**Data listing:**
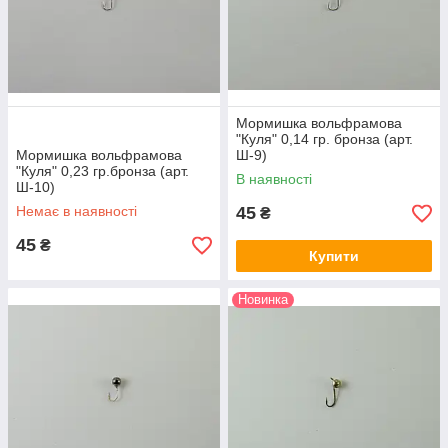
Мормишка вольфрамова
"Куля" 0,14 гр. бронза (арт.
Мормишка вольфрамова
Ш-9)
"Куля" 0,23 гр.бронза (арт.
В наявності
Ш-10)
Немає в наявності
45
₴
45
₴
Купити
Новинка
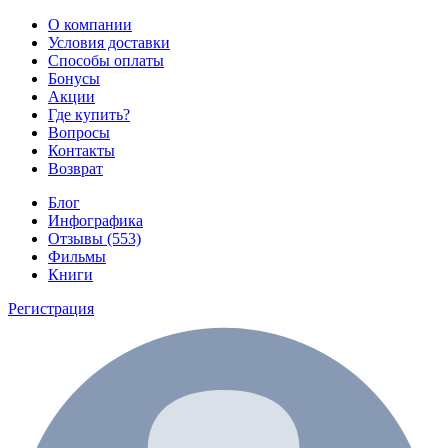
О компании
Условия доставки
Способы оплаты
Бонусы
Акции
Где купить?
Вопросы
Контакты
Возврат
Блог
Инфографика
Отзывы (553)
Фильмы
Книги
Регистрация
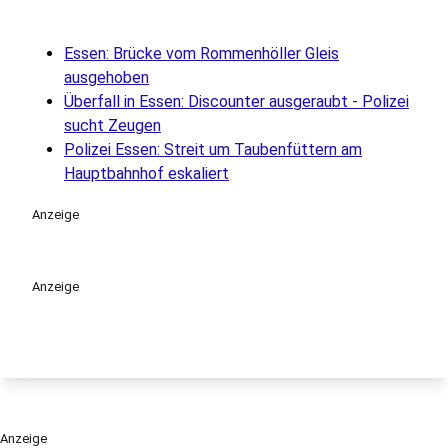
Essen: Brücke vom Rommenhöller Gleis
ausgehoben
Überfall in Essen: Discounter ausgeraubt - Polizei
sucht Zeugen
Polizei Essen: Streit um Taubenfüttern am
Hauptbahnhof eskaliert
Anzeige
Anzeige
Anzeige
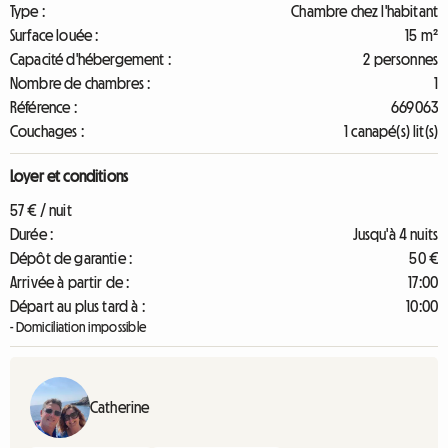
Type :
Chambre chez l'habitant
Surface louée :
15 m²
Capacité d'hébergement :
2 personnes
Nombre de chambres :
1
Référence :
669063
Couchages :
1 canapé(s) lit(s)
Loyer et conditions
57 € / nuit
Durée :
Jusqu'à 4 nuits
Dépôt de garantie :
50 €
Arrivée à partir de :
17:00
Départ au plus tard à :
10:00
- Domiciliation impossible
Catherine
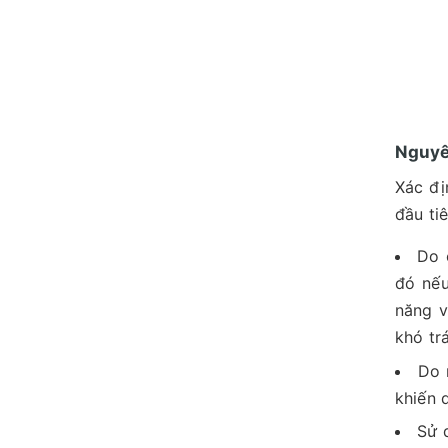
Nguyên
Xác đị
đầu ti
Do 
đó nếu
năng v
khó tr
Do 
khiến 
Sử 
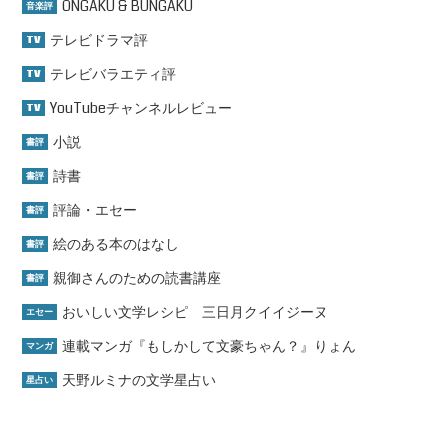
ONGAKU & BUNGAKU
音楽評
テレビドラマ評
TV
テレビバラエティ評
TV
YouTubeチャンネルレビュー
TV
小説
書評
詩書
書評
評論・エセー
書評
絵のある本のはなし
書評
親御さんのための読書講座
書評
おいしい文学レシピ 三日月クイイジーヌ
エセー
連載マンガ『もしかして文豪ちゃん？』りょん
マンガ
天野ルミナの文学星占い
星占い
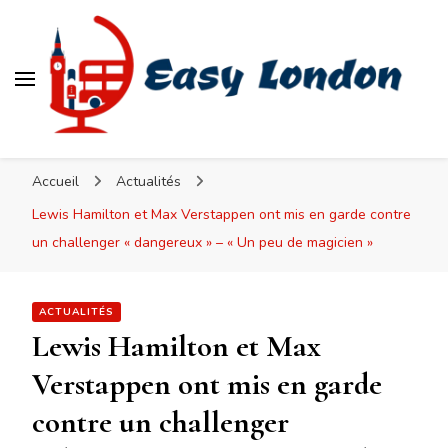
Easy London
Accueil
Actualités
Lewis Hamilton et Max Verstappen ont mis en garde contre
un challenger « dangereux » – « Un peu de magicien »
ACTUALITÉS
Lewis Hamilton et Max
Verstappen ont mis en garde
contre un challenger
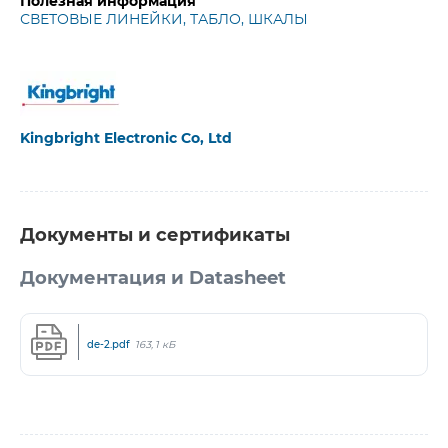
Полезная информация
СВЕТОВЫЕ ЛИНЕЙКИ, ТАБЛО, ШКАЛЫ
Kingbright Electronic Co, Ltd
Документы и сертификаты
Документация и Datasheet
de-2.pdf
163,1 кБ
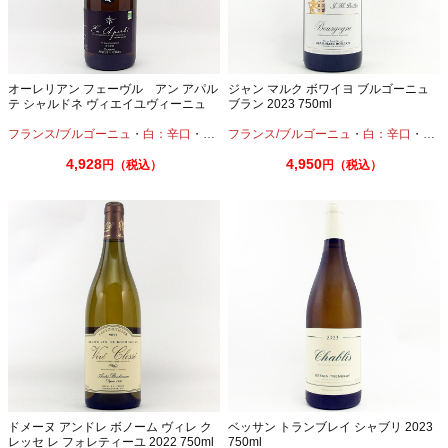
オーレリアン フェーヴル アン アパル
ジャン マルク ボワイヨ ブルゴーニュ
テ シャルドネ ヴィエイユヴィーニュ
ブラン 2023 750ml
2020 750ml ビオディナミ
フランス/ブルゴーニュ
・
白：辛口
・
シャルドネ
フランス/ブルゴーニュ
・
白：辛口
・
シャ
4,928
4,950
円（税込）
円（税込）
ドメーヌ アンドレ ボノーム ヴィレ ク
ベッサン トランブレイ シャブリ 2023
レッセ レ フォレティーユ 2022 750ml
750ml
...
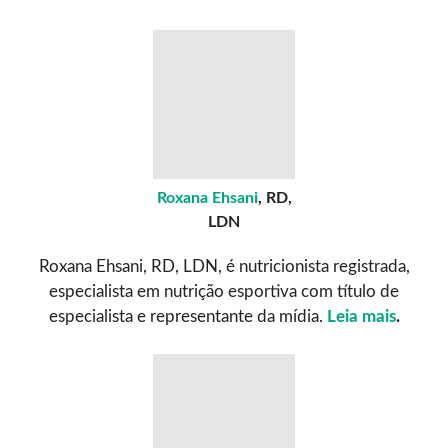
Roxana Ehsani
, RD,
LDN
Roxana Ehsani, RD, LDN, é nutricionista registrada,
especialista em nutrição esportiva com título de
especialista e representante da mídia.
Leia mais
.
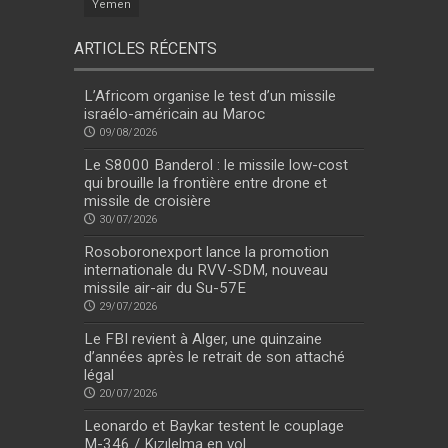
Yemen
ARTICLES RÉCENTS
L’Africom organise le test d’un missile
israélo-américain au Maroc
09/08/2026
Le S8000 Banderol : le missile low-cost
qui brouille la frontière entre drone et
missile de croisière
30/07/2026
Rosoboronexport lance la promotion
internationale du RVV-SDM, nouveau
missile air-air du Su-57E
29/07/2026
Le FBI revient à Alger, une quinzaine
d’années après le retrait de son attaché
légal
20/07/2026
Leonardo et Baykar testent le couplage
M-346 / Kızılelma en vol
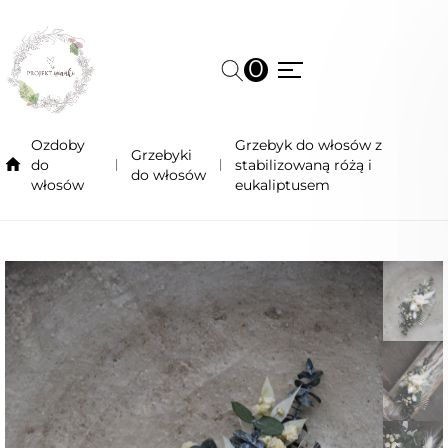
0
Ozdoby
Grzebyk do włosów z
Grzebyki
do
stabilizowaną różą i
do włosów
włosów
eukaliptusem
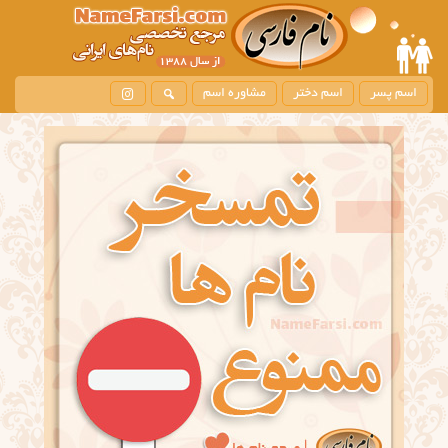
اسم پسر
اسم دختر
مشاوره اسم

**Prompt:**
Every line from the one with "Условия доставки" through the one with "peu de magicien" is to be reproduced exactly as written above, and the pictures are to be dropped.

**Reply:**
Условия доставки
Способы оплаты
Бонусы
Акции
Где купить?
Вопросы
Контакты
Возврат
Блог
Инфографика
Отзывы (553)
Фильмы
Книги
Регистрация
Essen: Brücke vom Rommenhöller Gleis
ausgehoben
Überfall in Essen: Discounter ausgeraubt - Polizei
sucht Zeugen
Polizei Essen: Streit um Taubenfüttern am
Hauptbahnhof eskaliert
Anzeige
Anzeige
Anzeige
Type :
Chambre chez l'habitant
Surface louée :
15 m²
Capacité d'hébergement :
2 personnes
Nombre de chambres :
1
Référence :
669063
Couchages :
1 canapé(s) lit(s)
Loyer et conditions
57 € / nuit
Durée :
Jusqu'à 4 nuits
Dépôt de garantie :
50 €
Arrivée à partir de :
17:00
Départ au plus tard à :
10:00
- Domiciliation impossible
Catherine
Nguyên
Xác đị
đầu ti
Do 
đó nếu
năng v
khó tr
Do 
khiến 
Sử 
ONGAKU & BUNGAKU
音楽評
テレビドラマ評
TV
テレビバラエティ評
TV
YouTubeチャンネルレビュー
TV
小説
書評
詩書
書評
評論・エセー
書評
絵のある本のはなし
書評
親御さんのための読書講座
書評
おいしい文学レシピ 三日月クイイジーヌ
エセー
連載マンガ『もしかして文豪ちゃん？』りょん
マンガ
天野ルミナの文学星占い
星占い
Easy London
Accueil
Actualités
Lewis Hamilton et Max Verstappen ont mis en garde contre
un challenger « dangereux » – « Un peu de magicien »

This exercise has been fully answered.